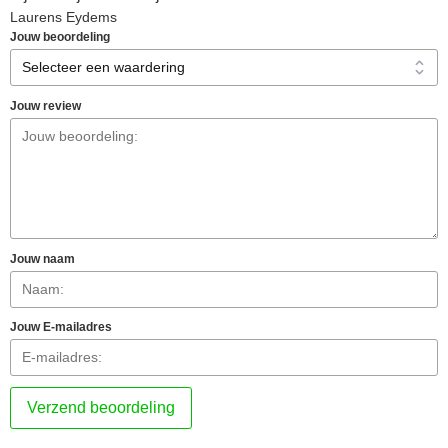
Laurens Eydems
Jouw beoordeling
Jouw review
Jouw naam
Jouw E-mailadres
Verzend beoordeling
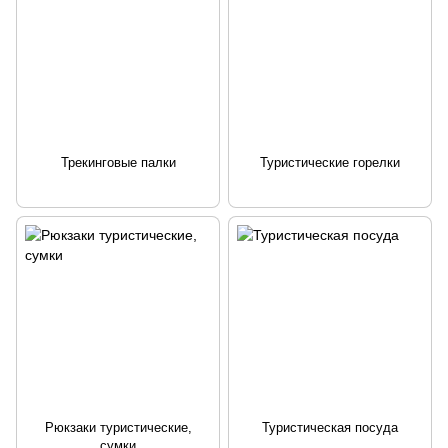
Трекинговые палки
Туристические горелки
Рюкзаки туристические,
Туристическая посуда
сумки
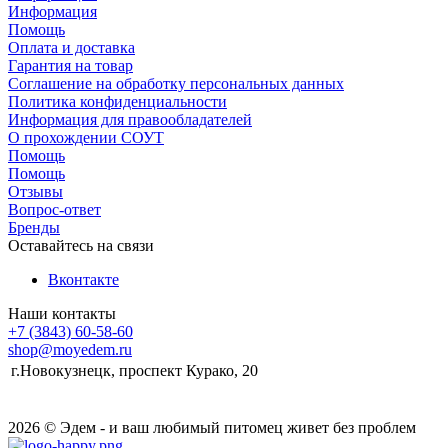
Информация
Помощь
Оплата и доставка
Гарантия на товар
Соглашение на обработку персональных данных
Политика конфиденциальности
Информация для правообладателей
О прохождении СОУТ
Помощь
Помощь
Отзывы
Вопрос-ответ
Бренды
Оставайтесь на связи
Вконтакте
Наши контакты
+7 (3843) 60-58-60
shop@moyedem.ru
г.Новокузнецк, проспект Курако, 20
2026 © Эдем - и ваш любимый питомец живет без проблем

◆ ◆ ◆ ◆

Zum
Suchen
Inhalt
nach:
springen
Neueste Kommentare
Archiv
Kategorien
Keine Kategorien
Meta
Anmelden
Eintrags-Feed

◆ ◆ ◆ ◆

Go through the entries and return each line where the word "Jouw" appears.

TASK RESULT:
Jouw beoordeling
Jouw review
Jouw naam
Jouw E-mailadres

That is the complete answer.